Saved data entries
·····

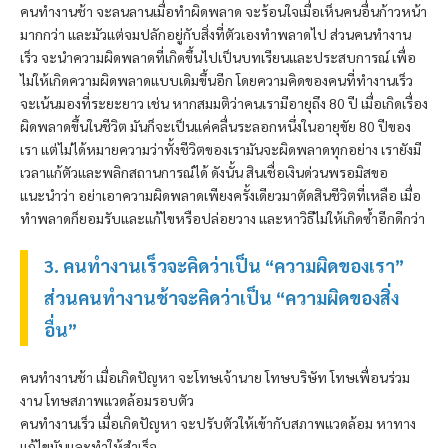
คนทำงานช้า จะลนลานเมื่อทำผิดพลาด จะร้อนใจเมื่อเห็นคนอื่นก้าวหน้า
มากกว่า และมัวแต่จมปลักอยู่กับสิ่งที่ตัวเองทำพลาดไป ส่วนคนทำงาน
เร็ว จะนำความผิดพลาดที่เกิดขึ้นไปเป็นบทเรียนและประสบการณ์ เพื่อ
ไม่ให้เกิดความผิดพลาดแบบเดิมขึ้นอีก โดยความคิดของคนที่ทำงานเร็ว
จะเน้นมองที่ระยะยาว เช่น หากสมมติว่าคนเรามีอายุถึง 80 ปี เมื่อเกิดเรื่อง
ผิดพลาดขึ้นในชีวิต มันก็จะเป็นแค่คลื่นระลอกหนึ่งในอายุขัย 80 ปีของ
เรา แต่ไม่ได้หมายความว่าทั้งชีวิตของเรามันจะผิดพลาดทุกอย่าง เรายังมี
เวลาแก้ตัวและพลิกสถานการณ์ได้ ดังนั้น สินเชื่อเงินด่วน
พรอมิส
ขอ
แนะนำว่า อย่าเอาความผิดพลาดเพียงครั้งเดียวมาตัดสินชีวิตที่เหลือ เมื่อ
ทำพลาดก็ยอมรับและแก้ไขหรือปล่อยวาง และหาวิธีไม่ให้เกิดซ้ำอีกดีกว่า
3. คนทำงานเร็วจะคิดว่าเป็น “ความผิดของเรา”
ส่วนคนทำงานช้าจะคิดว่าเป็น “ความผิดของสิ่ง
อื่น”
คนทำงานช้า เมื่อเกิดปัญหา จะโทษเจ้านาย โทษบริษัท โทษเพื่อนร่วม
งาน โทษสภาพแวดล้อมรอบตัว
คนทำงานเร็ว เมื่อเกิดปัญหา จะปรับตัวให้เข้ากับสภาพแวดล้อม หาทาง
แก้ไขมันและทำให้สำเร็จ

·····

Set down every record once more, word for word, without pictures.

คนทำงานช้า จะลนลานเมื่อทำผิดพลาด จะร้อนใจเมื่อเห็นคนอื่นก้าวหน้า
มากกว่า และมัวแต่จมปลักอยู่กับสิ่งที่ตัวเองทำพลาดไป ส่วนคนทำงาน
เร็ว จะนำความผิดพลาดที่เกิดขึ้นไปเป็นบทเรียนและประสบการณ์ เพื่อ
ไม่ให้เกิดความผิดพลาดแบบเดิมขึ้นอีก โดยความคิดของคนที่ทำงานเร็ว
จะเน้นมองที่ระยะยาว เช่น หากสมมติว่าคนเรามีอายุถึง 80 ปี เมื่อเกิดเรื่อง
ผิดพลาดขึ้นในชีวิต มันก็จะเป็นแค่คลื่นระลอกหนึ่งในอายุขัย 80 ปีของ
เรา แต่ไม่ได้หมายความว่าทั้งชีวิตของเรามันจะผิดพลาดทุกอย่าง เรายังมี
เวลาแก้ตัวและพลิกสถานการณ์ได้ ดังนั้น สินเชื่อเงินด่วน
พรอมิส
ขอ
แนะนำว่า อย่าเอาความผิดพลาดเพียงครั้งเดียวมาตัดสินชีวิตที่เหลือ เมื่อ
ทำพลาดก็ยอมรับและแก้ไขหรือปล่อยวาง และหาวิธีไม่ให้เกิดซ้ำอีกดีกว่า
3. คนทำงานเร็วจะคิดว่าเป็น “ความผิดของเรา”
ส่วนคนทำงานช้าจะคิดว่าเป็น “ความผิดของสิ่ง
อื่น”
คนทำงานช้า เมื่อเกิดปัญหา จะโทษเจ้านาย โทษบริษัท โทษเพื่อนร่วม
งาน โทษสภาพแวดล้อมรอบตัว
คนทำงานเร็ว เมื่อเกิดปัญหา จะปรับตัวให้เข้ากับสภาพแวดล้อม หาทาง
แก้ไขมันและทำให้สำเร็จ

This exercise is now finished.